TASK INSTRUCTIONS: Every record below is to be retyped exactly, with any pictures left out.
━━━━━━━━━━━━━━━━
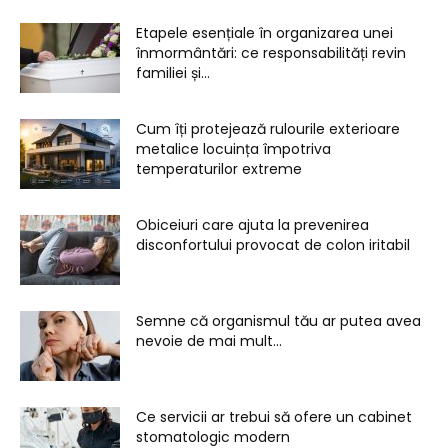
Etapele esențiale în organizarea unei
înmormântări: ce responsabilități revin
familiei și...
Cum îți protejează rulourile exterioare
metalice locuința împotriva
temperaturilor extreme
Obiceiuri care ajuta la prevenirea
disconfortului provocat de colon iritabil
Semne că organismul tău ar putea avea
nevoie de mai mult...
Ce servicii ar trebui să ofere un cabinet
stomatologic modern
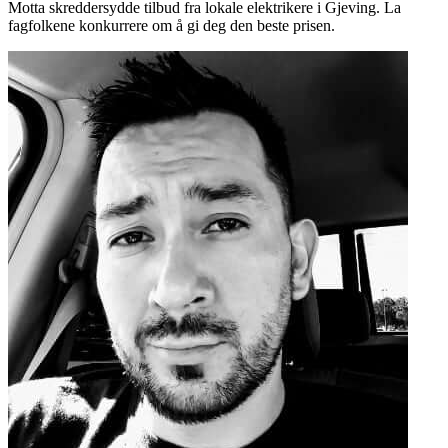
Motta skreddersydde tilbud fra lokale elektrikere i Gjeving. La
fagfolkene konkurrere om å gi deg den beste prisen.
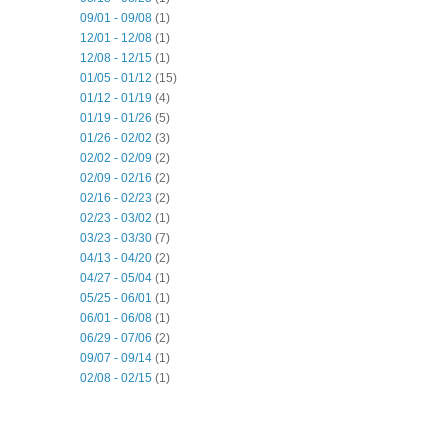
09/01 - 09/08
(1)
12/01 - 12/08
(1)
12/08 - 12/15
(1)
01/05 - 01/12
(15)
01/12 - 01/19
(4)
01/19 - 01/26
(5)
01/26 - 02/02
(3)
02/02 - 02/09
(2)
02/09 - 02/16
(2)
02/16 - 02/23
(2)
02/23 - 03/02
(1)
03/23 - 03/30
(7)
04/13 - 04/20
(2)
04/27 - 05/04
(1)
05/25 - 06/01
(1)
06/01 - 06/08
(1)
06/29 - 07/06
(2)
09/07 - 09/14
(1)
02/08 - 02/15
(1)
━━━━━━━━━━━━━━━━
RESULT BELOW:
Etapele esențiale în organizarea unei
înmormântări: ce responsabilități revin
familiei și...
Cum îți protejează rulourile exterioare
metalice locuința împotriva
temperaturilor extreme
Obiceiuri care ajuta la prevenirea
disconfortului provocat de colon iritabil
Semne că organismul tău ar putea avea
nevoie de mai mult...
Ce servicii ar trebui să ofere un cabinet
stomatologic modern
Motta skreddersydde tilbud fra lokale elektrikere i Gjeving. La
fagfolkene konkurrere om å gi deg den beste prisen.
09/01 - 09/08
(1)
12/01 - 12/08
(1)
12/08 - 12/15
(1)
01/05 - 01/12
(15)
01/12 - 01/19
(4)
01/19 - 01/26
(5)
01/26 - 02/02
(3)
02/02 - 02/09
(2)
02/09 - 02/16
(2)
02/16 - 02/23
(2)
02/23 - 03/02
(1)
03/23 - 03/30
(7)
04/13 - 04/20
(2)
04/27 - 05/04
(1)
05/25 - 06/01
(1)
06/01 - 06/08
(1)
06/29 - 07/06
(2)
09/07 - 09/14
(1)
02/08 - 02/15
(1)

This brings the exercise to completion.